Danach stellen Kuriere, die sich in Belgien aufhalten, die Ware in kurzer Zeit an die gewünschte Adresse zu. Den belgischen Behörden fällt es sehr schwer, die Kuriere zu stellen, da vom Ausland nach Belgien immer wieder eine Vielzahl von Kurieren für kurze Abschnitte kommt und dann aber wieder umgehend in ihre Heimat zurückkehrt, zum Beispiel nach Albanien. Die Kuriere verteilen dabei im Schnitt etwa ein Kilo Kokain pro Woche. Aus dem Großraum Paris werden ähnliche Zustellservices berichtet.

Die Kommunikation zwischen Verkäufern, Kurieren und Kunden läuft über WhatsApp

Die Kommunikation zwischen Verkäufern, Kurieren und Kunden läuft häufig über teilprivate verschlüsselte Apps wie etwa WhatsApp und Telegram ab. Dies macht es für die Behörden sehr schwer, die Vorgänge zu überwachen. Auf öffentlichen sozialen Medien-Kanälen wie Instagram, Twitter und Facebook werden einem breiteren Publikum zeitlich begrenzt verfügbare Angebote angezeigt.

Dabei werden leicht verständliche Emoijs wie etwa eine Schnellflocke oder Synonyme wie „Schnee“ benutzt. Laut Forschern seien sowohl Plattformen der Sozialen Medien als auch die halb-privat verschlüsselten Apps europaweit üblich, für den Zwischenhandel wie auch den Absatz an den Endverbraucher. Berichte weisen auf den Einsatz in Deutschland, Großbritannien, Dänemark, Finnland, Italien, Norwegen, Spanien und Schweden hin.
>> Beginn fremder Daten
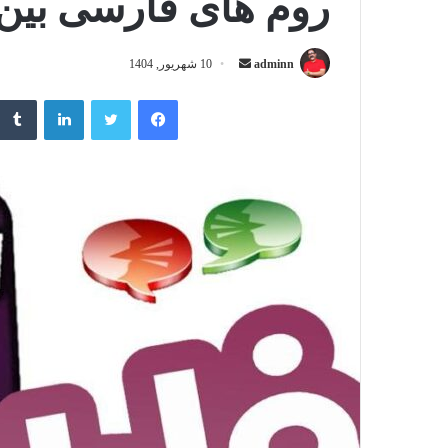
روم های فارسی بین 
adminn
ا
10 شهریور, 1404
ر
فیسبوک
توییتر
لینکداین
س
ا
ل
ب
ه
ا
ی
م
ی
ل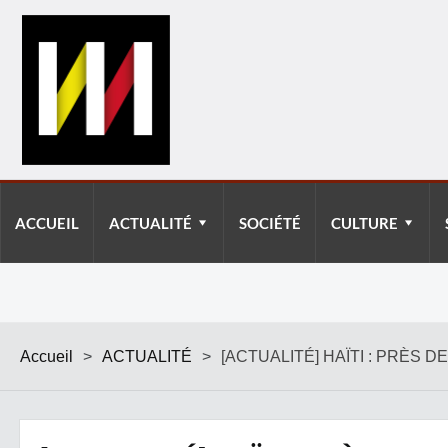
ACCUEIL
ACTUALITÉ
SOCIÉTÉ
CULTURE
Accueil
>
ACTUALITÉ
>
[ACTUALITÉ] HAÏTI : PRÈS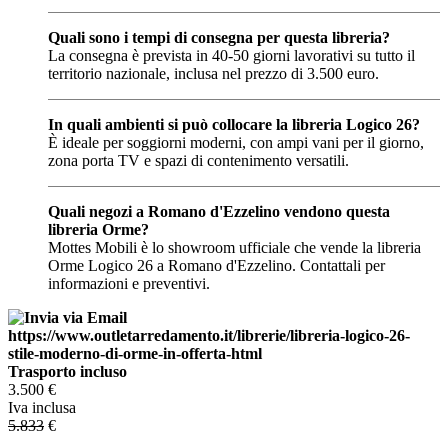
Quali sono i tempi di consegna per questa libreria?
La consegna è prevista in 40-50 giorni lavorativi su tutto il
territorio nazionale, inclusa nel prezzo di 3.500 euro.
In quali ambienti si può collocare la libreria Logico 26?
È ideale per soggiorni moderni, con ampi vani per il giorno,
zona porta TV e spazi di contenimento versatili.
Quali negozi a Romano d'Ezzelino vendono questa
libreria Orme?
Mottes Mobili è lo showroom ufficiale che vende la libreria
Orme Logico 26 a Romano d'Ezzelino. Contattali per
informazioni e preventivi.
Trasporto incluso
3.500
€
Iva inclusa
5.833
€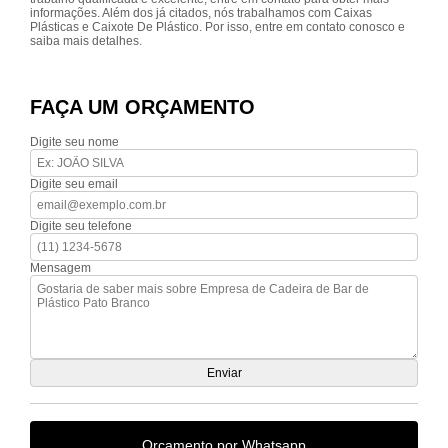
informações. Além dos já citados, nós trabalhamos com Caixas
Plásticas e Caixote De Plástico. Por isso, entre em contato conosco e
saiba mais detalhes.
FAÇA UM ORÇAMENTO
Digite seu nome
Digite seu email
Digite seu telefone
Mensagem
Orçamento por Whatsapp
Neue Banden mischen im europäischen Drogengeschäft mit

Die neuen Vertriebsstrukturen werden zudem auch als Hinweis gewertet für eine Professionalisierung und zusehends bandenmäßige Strukturen bei den Hintermännern. Neben der italienischen Mafia, Ndrangheta und Camorra, mischen neue Banden aus Großbritannien, Niederlanden, Irland und Spanien im Kokain-Handel in Europa mit. Die Ebene der Zwischenhändler spiele inzwischen eine geringere Rolle.

Mit der enormen Ausweitung der Anbaugebiete von 2013 bis 2016 um allein 68 Prozent in Kolumbien, aber auch in Bolivien und Peru stehe derzeit so viel Kokain zur Verfügung wie lange nicht mehr. Dies spiegelt sich in den drastisch gestiegenen Mengen beschlagnahmten Kokains wider: In Belgien wurden etwa 2016 15,6 Tonnen Kokain sichergestellt. Allein im Hafen von Antwerpen lag dieser Wert 2017 bereits bei 41 Tonnen. Außerdem wurden 2017 in Lateinamerika 45 Tonnen abgefangen, die ebenfalls für Antwerpen bestimmt waren. Am Pariser Flughafen Orly ist die Zahl der Kokain-Kuriere, die erwischt wurden, von 144 in 2016 auf 254 in 2017 gestiegen.

Schätzungen gehen aber davon aus, dass am gleichen Flughafen pro Jahr 3500 bis 4000 Kuriere unentdeckt bleiben. Zunehmend organisierten die Banden selbst den Transport der Droge von Lateinamerika nach Europa. Dabei operierten sie auffällig von den französischen Überseegebieten wie Guyana, aber auch von Surinam und den Antillen. Sie nutzen dabei aus, dass die Überseegebiete Teil des EU-Binnenmarktes sind.